Ülkemiz ciddi bir ekonomik krize girmek üzere görünüyor. Bu durum AB-D Emperyalistlerinin bir oyunu. İstedikleri zaman bizim gibi ülkeleri ekonomik krize sokuyor, istedikleri zaman çıkarıyorlar. Bugünlerde kriz yine gündemde. Bir ekonomi kanalı olan Bloombergth TV de, bir program sunucusu, ülkemizin ekonomik krize girebileceğini, ülkemizdeki insan gücünün bu ekonomik krizi engelleyebilecek en önemli güç olduğunu söylüyor. Fakat 4+4+4 medrese düzeniyle eğitilmiş insan gücü yapısının tamamen bozulduğunu, bu düzende üretimi yürütecek bir insan gücü yetiştirilemeyeceğini belirtiyor. Ülkemize yapılan en büyük kötülüğün bu olduğunu söylüyor. Finans-Kapitalistler için yapılan programda söylenen sözler bunlar. Günaydın, demek gerekiyor bunlara. Ülkemizdeki her Ortaçağcı uygulamaya bugüne kadar destek oldunuz.
Ne adına?
Finans-Kapitalistler olarak memleketi yönetirken işbirliği yaptığınız Ortaçağcı Tefeci-Bezirgânlara destek olmak adına. Ülkemizi ilkin “Yeşil Kuşak Projesi” içinde, sosyalizme karşı kalkan olarak kullanan AB-D Emperyalistlerinin idealleri uğruna.
Bir de kendini hâlâ solcu sanan, AKP’giller’e muhafazakâr diyen ahmaklar da “Türban özgürlüktür” vs. diyerek bu Ortaçağcı politikalara destek olmuş durumdalar. Hâlâ yiğitçe bir özeleştiri verip, yanlış yaptık diyemiyorlar ve diyemezler. Çünkü bunlar AKP’giller’i sınıfsal olarak tahlil edebilmiş değiller. Vesayet, çoğulcu demokrasi, radikal demokrasi kavramlarıyla meseleyi sınıfsal özünden koparıp, emperyalistlerin istediği şekilde düşünen ve davranan bir sol haline gelmiş bulunuyorlar.
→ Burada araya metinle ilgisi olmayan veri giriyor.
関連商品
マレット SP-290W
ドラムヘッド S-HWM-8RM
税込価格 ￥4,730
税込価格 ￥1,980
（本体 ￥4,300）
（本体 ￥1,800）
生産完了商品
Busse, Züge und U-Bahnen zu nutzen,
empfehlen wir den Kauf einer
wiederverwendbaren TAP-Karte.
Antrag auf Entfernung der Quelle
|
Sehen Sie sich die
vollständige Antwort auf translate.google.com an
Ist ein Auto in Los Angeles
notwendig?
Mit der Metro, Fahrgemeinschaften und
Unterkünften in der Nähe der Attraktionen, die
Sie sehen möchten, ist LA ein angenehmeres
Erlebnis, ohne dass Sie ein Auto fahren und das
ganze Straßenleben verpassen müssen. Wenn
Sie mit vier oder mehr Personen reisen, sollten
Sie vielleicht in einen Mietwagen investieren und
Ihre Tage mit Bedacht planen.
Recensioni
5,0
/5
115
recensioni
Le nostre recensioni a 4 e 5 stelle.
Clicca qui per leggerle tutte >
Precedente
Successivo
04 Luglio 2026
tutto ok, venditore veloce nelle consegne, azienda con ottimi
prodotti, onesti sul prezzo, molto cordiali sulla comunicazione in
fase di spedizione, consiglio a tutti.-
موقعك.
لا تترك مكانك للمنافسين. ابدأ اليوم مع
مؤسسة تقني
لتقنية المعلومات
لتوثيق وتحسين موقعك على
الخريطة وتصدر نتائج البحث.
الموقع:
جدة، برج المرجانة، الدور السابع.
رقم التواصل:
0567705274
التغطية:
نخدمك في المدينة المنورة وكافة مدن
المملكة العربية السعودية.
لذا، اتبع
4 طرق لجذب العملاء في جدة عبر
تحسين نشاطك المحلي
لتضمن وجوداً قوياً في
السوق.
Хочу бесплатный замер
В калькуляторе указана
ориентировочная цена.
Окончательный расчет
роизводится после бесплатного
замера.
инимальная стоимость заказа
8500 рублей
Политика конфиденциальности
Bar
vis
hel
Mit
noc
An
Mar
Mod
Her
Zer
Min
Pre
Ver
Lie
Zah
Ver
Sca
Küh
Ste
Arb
Halkımızın, çocuklarımızın geleceğini çalan, eğitimdeki Ortaçağcı uygulamaların son örneği olan İmam Hatip Fen Liseleri olmuştur. Eğitim-Öğretim bu uygulamayla daha da anlamsız hale getirilmiştir. Vatandaşın kafası daha da karıştırılmıştır. Dinini diyanetini bilen mühendis ve doktor yetiştiriyoruz diyerek, üniversite eğitimi de bozulmuş olacaktır. Artık eskilerin deyimiyle “elifi mertek zanneden” mühendis ve doktorlar ile karşılaşacağız. Bu gidişattan kurtulmanın yolu, AB-D emperyalistlerinin oyuncağı olan Finans Kapital-Tefeci-Bezirgân ortaklığı, AKP’giller iktidarına, yerli ve yabancı satılmışlar cephesine karşı, Halkın Kurtuluş Partisi saflarında örgütlenip, Demokratik Halk Devrimini başarmaktır. Başka yolumuz görünmüyor.